Bien que la volonté fût divine, ce n'était pas Dieu qui était derrière cela, mais quelque chose d'autre. Mais à ma deuxième vie, je refusais encore d'y croire.

Ma vie d'aventure m'avait conduit aux quatre coins du Royaume de France... ou plutôt des Royaumes. La situation géo-politique de la France surpassait en termes d'absurdité et de division les saxons... à certaines époques. Parce que dans d'autres, j'ai appris à mes dépends à quelles bassesses les dirigeants étaient prêts à se résoudre pour acquérir un morceau de terre supplémentaire pour épater leurs voisins ou leur famille.

J'ai visité la Provence, le royaume d'Anjou, la Normandie et une fois même, je me suis rendu en Bretagne, même si je n'y suis pas resté longtemps. Non pas que le climat humide m'était inhospitalier, mais les gens, eux, l'étaient beaucoup plus. Certainement parce que j'avais oublié que les frontières étaient bien différents que lors de ma première vie. J'ai visité bien des forêts, bien des plaines et bien des villages avant que ma carrière d'aventurier ne prenne fin subitement, à cause d'une flèche dans le genou.

Mais cela ne m'avait guère arrêté. Certes, maintenant mon bâton me sert à boitiller lentement, mais j'avais encore mon cerveau et mon art du négoce. Associé à mes recherches théologiques, j'avais commencé à installer de nouveau un petit réseau commercial, mais dont la plupart des bénéfices servaient au bien-être de la communauté.

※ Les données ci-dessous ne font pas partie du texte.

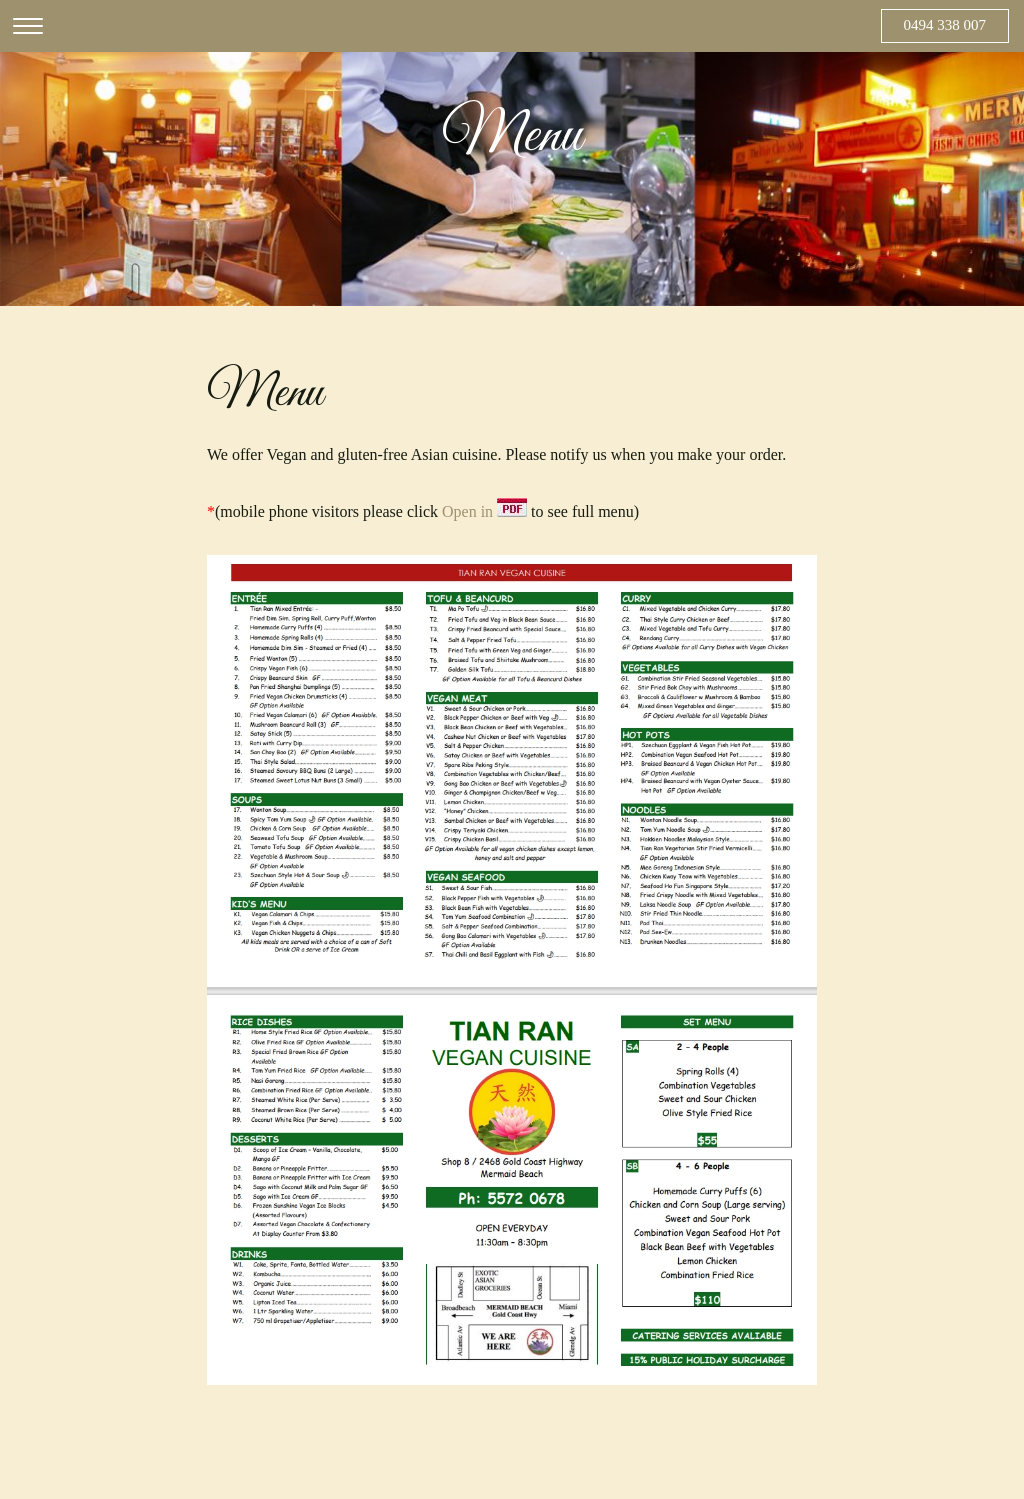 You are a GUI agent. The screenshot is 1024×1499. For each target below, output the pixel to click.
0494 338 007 (945, 25)
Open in (484, 511) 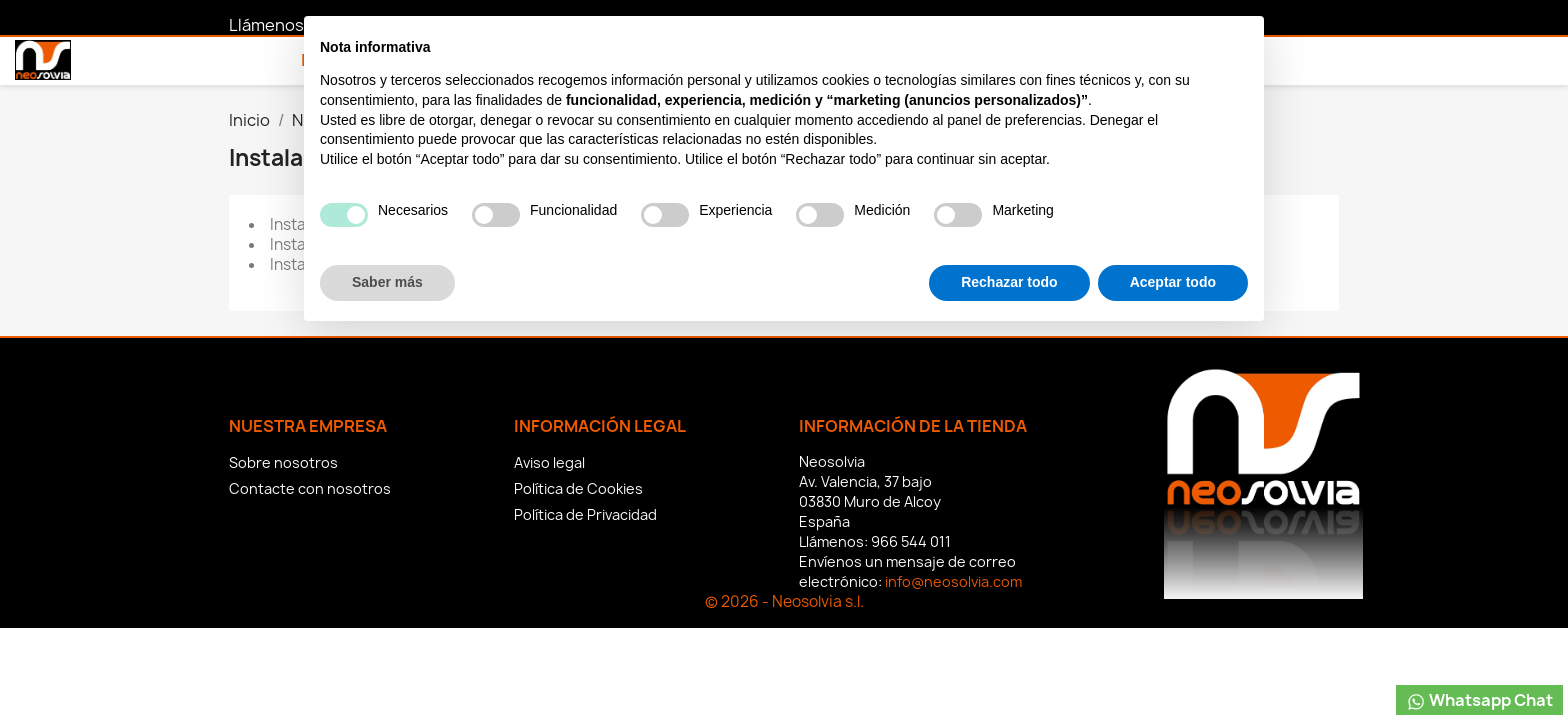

J'ai rénové l'église, mis en place un hôpital des plus primitif et basique, et en encourageant l'artisanat, j'ai pu accumuler des armes et ensuite engager les mercenaires plus vertueux et les plus loyales pour défendre la communauté où j'avais échoué malgré moi. Cette fois ci, je ne payai pas mon amour, mais je le méritai. Nous conçûmes ensemble quatre merveilleux enfants que nous éduquions au mieux. Le premier avait réussi à accéder à la noblesse par le mérite. En devenant chevalier, puis, par le mariage, il devint un baron aimé et respecté de son peuple. Le second reprit le commerce de son père, le fit fructifier et parvint à agrandir son petit village. Le troisième enfant, une fille, devint une soldate, forte, respectée, bien qu'oublié. Et la dernière appris à soigner les gens au mieux, aussi bien avec des onguents qu'avec l'art de la voix. Je m'éteins peu après mes cinquante ans, apaisé, et certains que mes bonnes actions et mon empreinte sur le monde par le biais de mes rejetons exemplaires. Lors de ce jour funeste, la dernière de mes filles m'avait amené un petit anneau, qu'elle avait fabriqué elle-même : un anneau fait de ronces...

Quelle ne fut pas ma déception quand je repris de nouveau conscience, de la fange jusqu'aux chevilles. Pendant au moins une cinquantaine de vie, j'avais décidé que je n'en avais plus rien à foutre... Mais cela était une autre histoire.